Your reply must hold the lines from the one containing "сотруднице Уралвагонзавода" to the end of the entries, copied exactly, with pictures excluded.

DATA EXTRACT below:

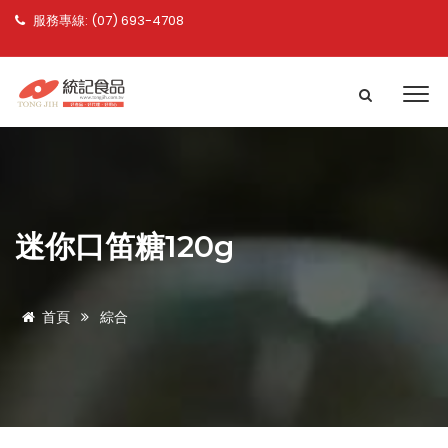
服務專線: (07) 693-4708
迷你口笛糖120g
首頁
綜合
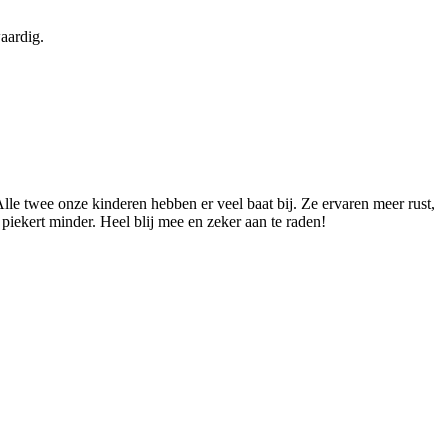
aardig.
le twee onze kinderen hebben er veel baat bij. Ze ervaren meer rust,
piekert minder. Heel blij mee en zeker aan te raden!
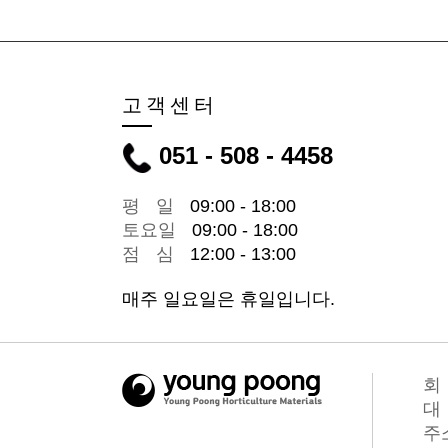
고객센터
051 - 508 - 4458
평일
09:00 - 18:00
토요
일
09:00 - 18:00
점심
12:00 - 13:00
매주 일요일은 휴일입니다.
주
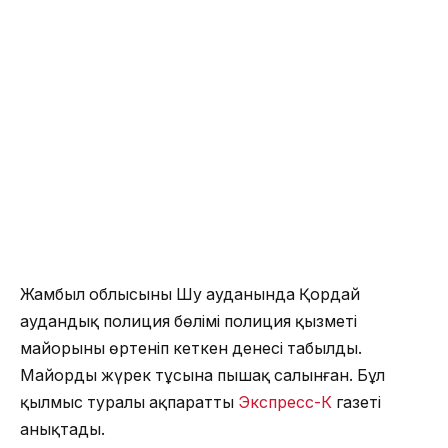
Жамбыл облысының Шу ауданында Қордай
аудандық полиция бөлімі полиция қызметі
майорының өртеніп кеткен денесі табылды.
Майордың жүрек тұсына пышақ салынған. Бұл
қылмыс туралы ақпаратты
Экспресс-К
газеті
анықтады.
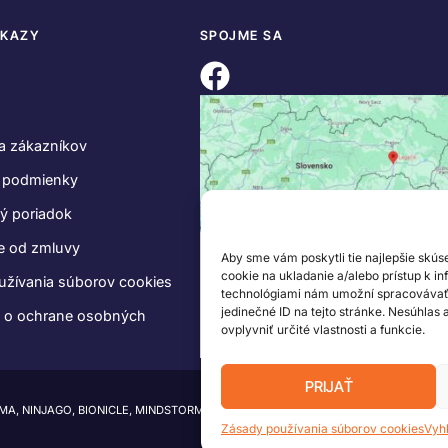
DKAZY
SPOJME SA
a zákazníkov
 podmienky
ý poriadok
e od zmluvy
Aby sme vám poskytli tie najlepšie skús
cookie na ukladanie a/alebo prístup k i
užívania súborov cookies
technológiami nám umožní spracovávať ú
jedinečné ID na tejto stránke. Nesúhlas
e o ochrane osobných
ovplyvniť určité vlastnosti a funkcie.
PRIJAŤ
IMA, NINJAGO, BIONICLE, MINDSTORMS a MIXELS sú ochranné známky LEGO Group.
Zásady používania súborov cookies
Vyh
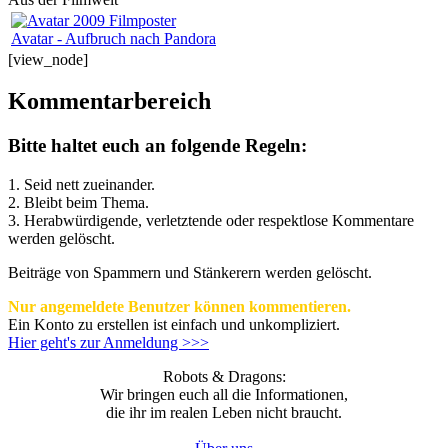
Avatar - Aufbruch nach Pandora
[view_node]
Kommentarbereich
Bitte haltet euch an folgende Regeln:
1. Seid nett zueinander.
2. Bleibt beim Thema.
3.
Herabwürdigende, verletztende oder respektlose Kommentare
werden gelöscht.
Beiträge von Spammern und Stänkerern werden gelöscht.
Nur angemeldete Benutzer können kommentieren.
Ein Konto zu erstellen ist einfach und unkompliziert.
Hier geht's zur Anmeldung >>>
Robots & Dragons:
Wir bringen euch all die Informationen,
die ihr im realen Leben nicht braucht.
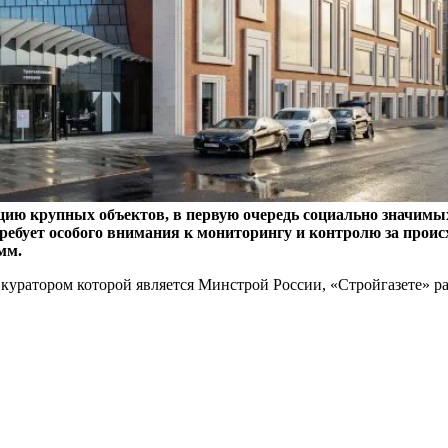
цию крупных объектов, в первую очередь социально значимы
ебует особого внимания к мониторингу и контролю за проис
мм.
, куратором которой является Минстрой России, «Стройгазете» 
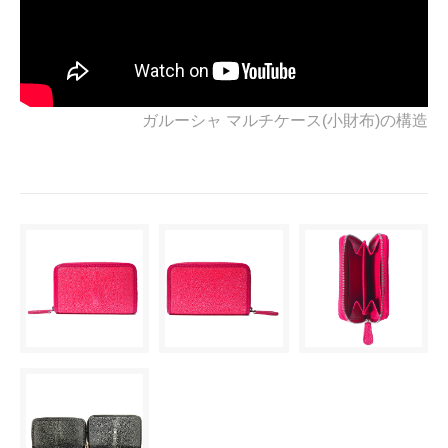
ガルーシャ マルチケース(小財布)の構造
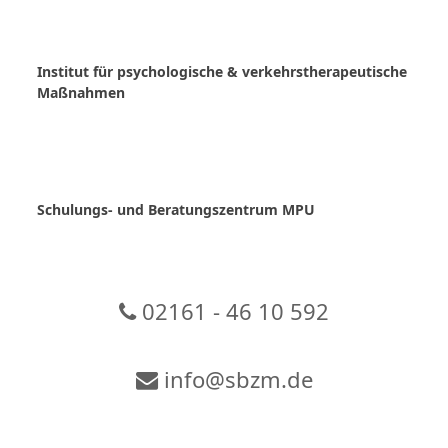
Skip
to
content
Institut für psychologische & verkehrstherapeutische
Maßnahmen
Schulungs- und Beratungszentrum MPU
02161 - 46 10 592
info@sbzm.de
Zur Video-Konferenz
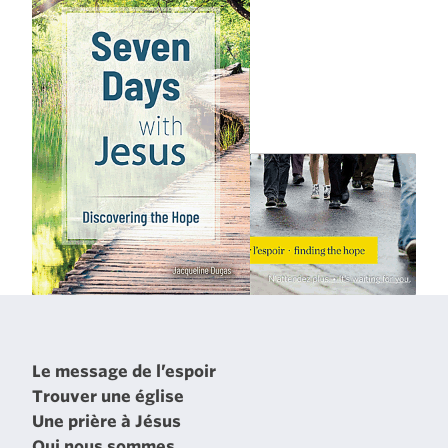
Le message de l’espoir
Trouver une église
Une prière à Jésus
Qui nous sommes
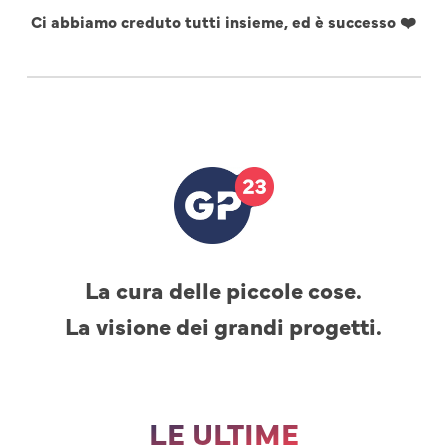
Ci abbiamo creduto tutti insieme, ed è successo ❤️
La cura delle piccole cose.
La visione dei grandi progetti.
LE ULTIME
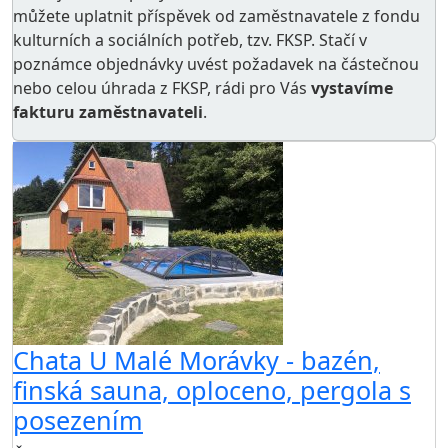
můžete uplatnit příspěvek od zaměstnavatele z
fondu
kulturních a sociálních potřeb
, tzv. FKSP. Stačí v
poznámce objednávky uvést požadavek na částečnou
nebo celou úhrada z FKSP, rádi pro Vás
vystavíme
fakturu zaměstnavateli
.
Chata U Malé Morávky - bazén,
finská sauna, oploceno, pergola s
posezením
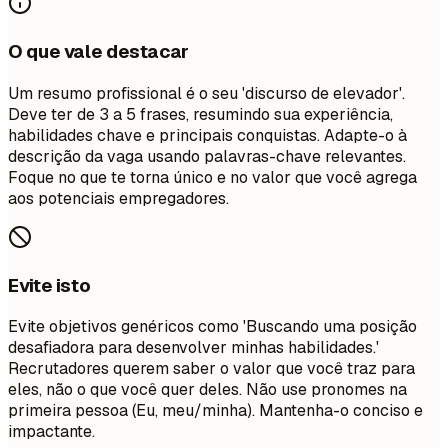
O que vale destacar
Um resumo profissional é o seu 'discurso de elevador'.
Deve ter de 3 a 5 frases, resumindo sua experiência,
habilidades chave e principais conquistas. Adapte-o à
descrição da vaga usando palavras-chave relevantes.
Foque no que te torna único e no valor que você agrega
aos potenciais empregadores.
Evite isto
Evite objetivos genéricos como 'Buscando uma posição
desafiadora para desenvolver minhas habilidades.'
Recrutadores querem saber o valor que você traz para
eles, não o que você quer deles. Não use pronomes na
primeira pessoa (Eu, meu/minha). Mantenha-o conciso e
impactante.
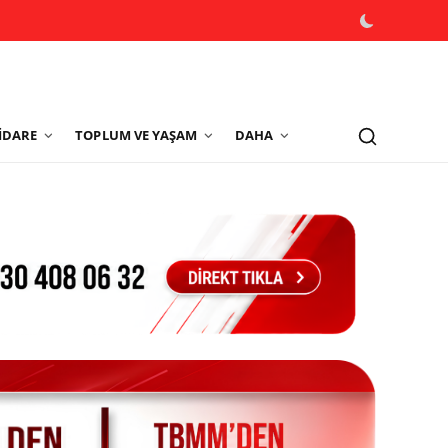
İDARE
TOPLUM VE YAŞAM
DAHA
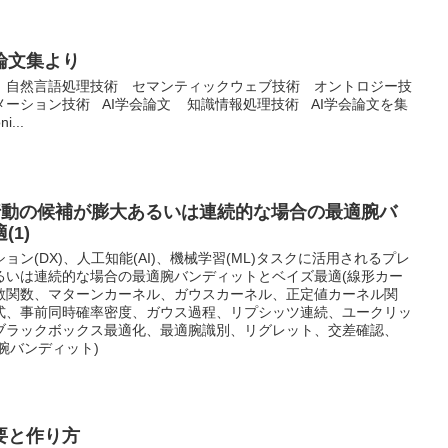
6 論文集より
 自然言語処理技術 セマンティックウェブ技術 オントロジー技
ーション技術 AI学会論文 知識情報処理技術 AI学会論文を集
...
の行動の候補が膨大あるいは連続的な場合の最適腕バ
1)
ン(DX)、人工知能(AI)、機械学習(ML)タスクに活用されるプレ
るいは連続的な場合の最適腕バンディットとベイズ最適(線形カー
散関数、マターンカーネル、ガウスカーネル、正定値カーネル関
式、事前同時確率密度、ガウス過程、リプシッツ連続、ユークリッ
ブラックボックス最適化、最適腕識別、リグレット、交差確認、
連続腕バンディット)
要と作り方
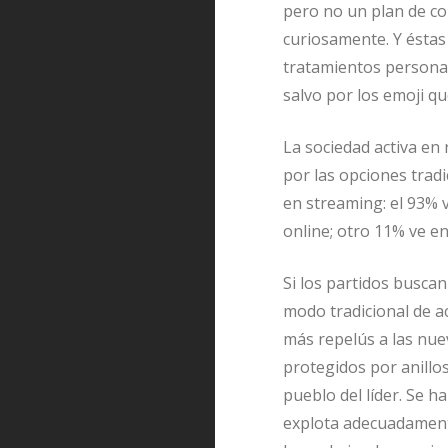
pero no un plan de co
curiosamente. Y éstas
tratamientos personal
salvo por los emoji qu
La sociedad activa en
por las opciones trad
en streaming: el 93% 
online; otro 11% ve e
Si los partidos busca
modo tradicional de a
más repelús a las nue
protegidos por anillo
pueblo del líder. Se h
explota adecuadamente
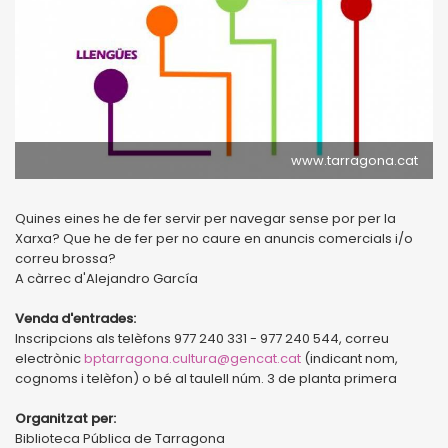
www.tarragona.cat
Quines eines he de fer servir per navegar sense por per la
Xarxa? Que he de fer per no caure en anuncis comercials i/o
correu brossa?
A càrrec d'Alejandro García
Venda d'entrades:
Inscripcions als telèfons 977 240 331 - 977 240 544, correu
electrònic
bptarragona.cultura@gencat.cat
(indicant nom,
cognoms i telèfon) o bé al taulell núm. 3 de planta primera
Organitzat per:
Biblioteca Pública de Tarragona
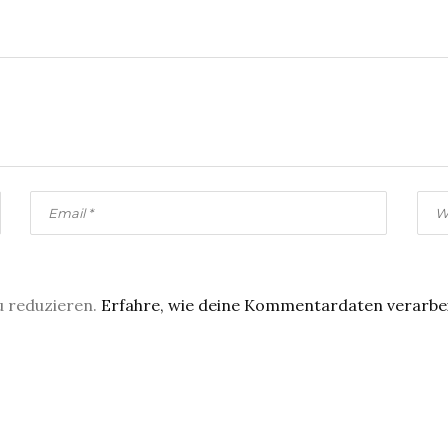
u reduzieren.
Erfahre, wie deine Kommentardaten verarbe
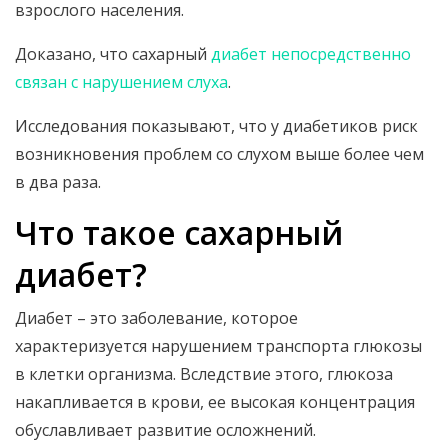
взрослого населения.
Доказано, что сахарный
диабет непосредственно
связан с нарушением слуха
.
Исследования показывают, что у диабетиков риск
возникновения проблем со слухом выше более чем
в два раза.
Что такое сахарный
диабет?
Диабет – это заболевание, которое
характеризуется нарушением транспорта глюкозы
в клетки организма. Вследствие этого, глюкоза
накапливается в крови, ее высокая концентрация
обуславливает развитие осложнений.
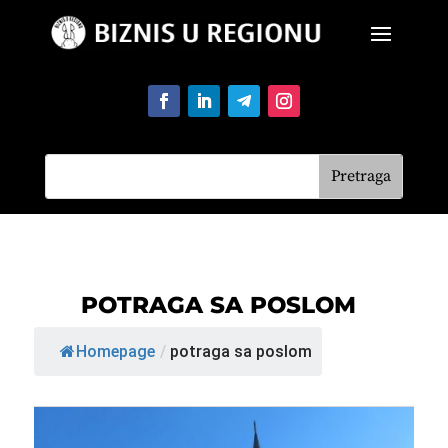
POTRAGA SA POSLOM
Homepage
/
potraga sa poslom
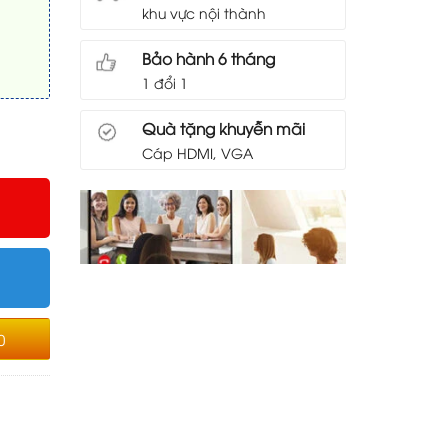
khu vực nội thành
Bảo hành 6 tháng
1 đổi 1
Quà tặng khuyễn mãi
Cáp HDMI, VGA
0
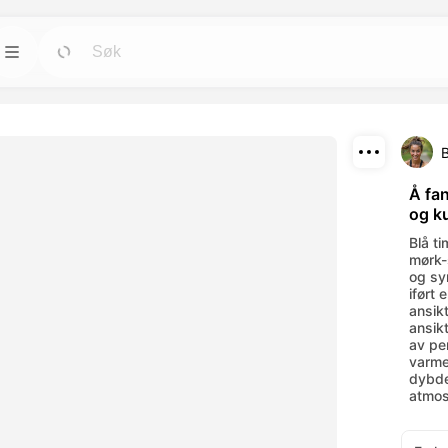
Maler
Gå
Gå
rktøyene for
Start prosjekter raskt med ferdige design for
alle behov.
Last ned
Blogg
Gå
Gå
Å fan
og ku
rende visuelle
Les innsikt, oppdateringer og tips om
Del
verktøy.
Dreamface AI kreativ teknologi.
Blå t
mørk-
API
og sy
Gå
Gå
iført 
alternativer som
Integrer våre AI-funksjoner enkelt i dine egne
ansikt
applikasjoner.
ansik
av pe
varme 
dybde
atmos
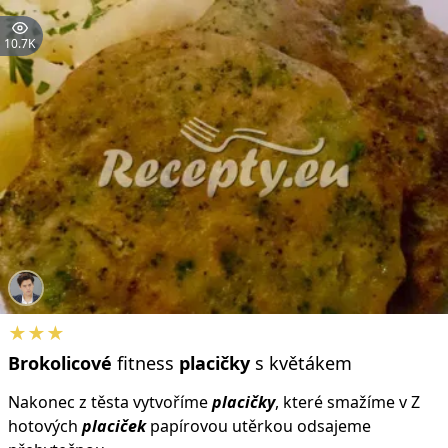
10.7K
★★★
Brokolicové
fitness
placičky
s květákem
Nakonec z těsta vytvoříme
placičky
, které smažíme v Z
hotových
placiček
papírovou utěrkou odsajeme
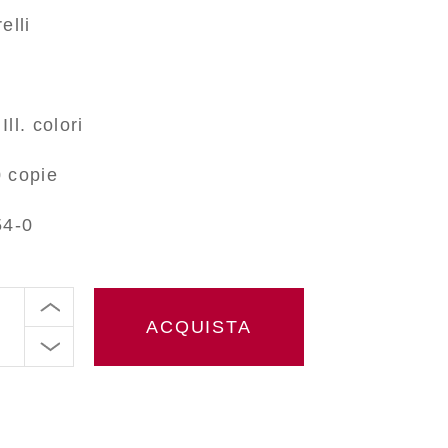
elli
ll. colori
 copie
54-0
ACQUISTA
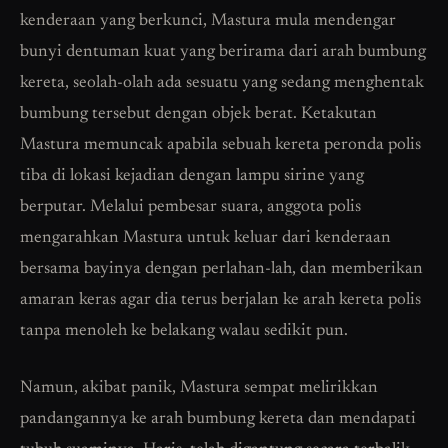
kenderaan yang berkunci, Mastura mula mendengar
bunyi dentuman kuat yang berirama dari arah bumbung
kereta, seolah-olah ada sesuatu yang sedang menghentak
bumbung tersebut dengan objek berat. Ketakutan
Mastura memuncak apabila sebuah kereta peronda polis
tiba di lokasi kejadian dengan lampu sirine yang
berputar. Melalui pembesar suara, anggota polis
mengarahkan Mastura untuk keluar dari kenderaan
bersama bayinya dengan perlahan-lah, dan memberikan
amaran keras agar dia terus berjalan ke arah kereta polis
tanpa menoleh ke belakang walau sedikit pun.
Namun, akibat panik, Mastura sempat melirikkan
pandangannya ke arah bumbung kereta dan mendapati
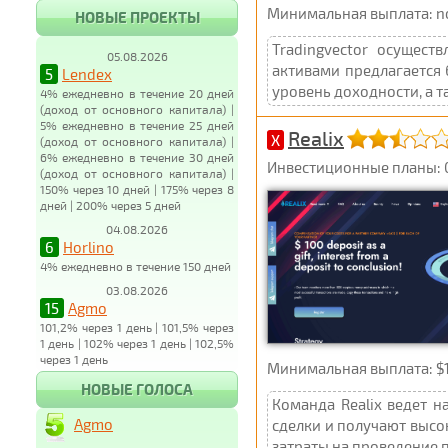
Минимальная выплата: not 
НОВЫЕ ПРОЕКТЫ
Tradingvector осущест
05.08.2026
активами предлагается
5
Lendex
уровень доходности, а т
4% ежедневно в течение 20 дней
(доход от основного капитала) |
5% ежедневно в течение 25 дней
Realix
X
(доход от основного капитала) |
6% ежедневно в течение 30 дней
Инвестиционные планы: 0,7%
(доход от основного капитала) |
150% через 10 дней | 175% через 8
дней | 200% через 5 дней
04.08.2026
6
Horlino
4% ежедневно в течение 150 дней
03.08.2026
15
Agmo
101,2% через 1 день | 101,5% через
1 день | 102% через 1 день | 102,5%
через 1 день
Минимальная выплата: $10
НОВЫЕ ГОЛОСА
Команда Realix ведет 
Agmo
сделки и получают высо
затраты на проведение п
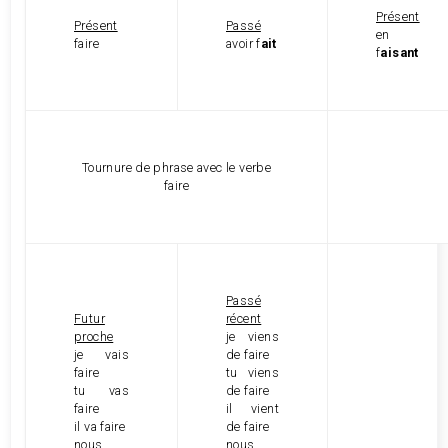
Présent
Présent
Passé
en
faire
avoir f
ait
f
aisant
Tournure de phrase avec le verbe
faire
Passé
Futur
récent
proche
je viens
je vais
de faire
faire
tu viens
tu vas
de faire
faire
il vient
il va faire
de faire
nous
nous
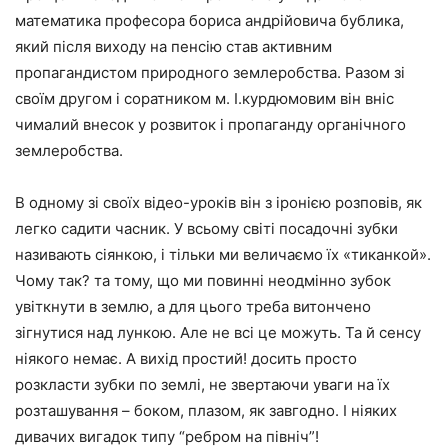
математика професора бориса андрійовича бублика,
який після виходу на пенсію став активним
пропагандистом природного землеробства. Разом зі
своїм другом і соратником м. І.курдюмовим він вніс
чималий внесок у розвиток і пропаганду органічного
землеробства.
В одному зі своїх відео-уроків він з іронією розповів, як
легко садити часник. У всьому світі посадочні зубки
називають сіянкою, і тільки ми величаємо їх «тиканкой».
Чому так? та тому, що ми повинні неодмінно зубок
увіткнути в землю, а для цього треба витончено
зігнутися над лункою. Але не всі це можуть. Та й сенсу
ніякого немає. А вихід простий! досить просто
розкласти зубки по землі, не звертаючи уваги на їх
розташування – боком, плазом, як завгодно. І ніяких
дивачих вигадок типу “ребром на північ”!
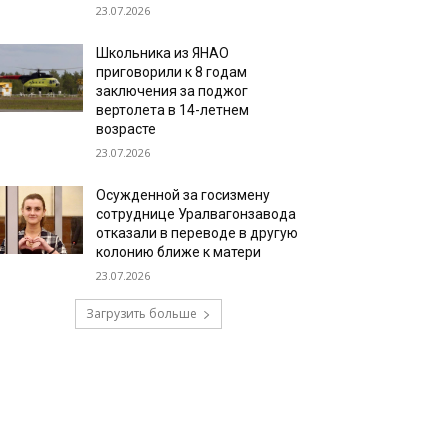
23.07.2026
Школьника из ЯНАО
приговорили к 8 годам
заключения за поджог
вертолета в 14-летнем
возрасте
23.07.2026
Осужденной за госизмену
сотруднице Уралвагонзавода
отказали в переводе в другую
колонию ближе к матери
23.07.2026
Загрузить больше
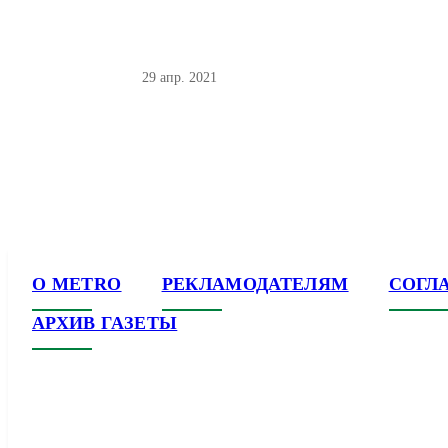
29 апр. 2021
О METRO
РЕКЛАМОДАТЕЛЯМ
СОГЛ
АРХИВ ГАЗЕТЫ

End of DATA EXTRACT.

EXERCISE RESPONSE:
сотруднице Уралвагонзавода
отказали в переводе в другую
колонию ближе к матери
23.07.2026
Загрузить больше
29 апр. 2021
О METRO
РЕКЛАМОДАТЕЛЯМ
СОГЛ
АРХИВ ГАЗЕТЫ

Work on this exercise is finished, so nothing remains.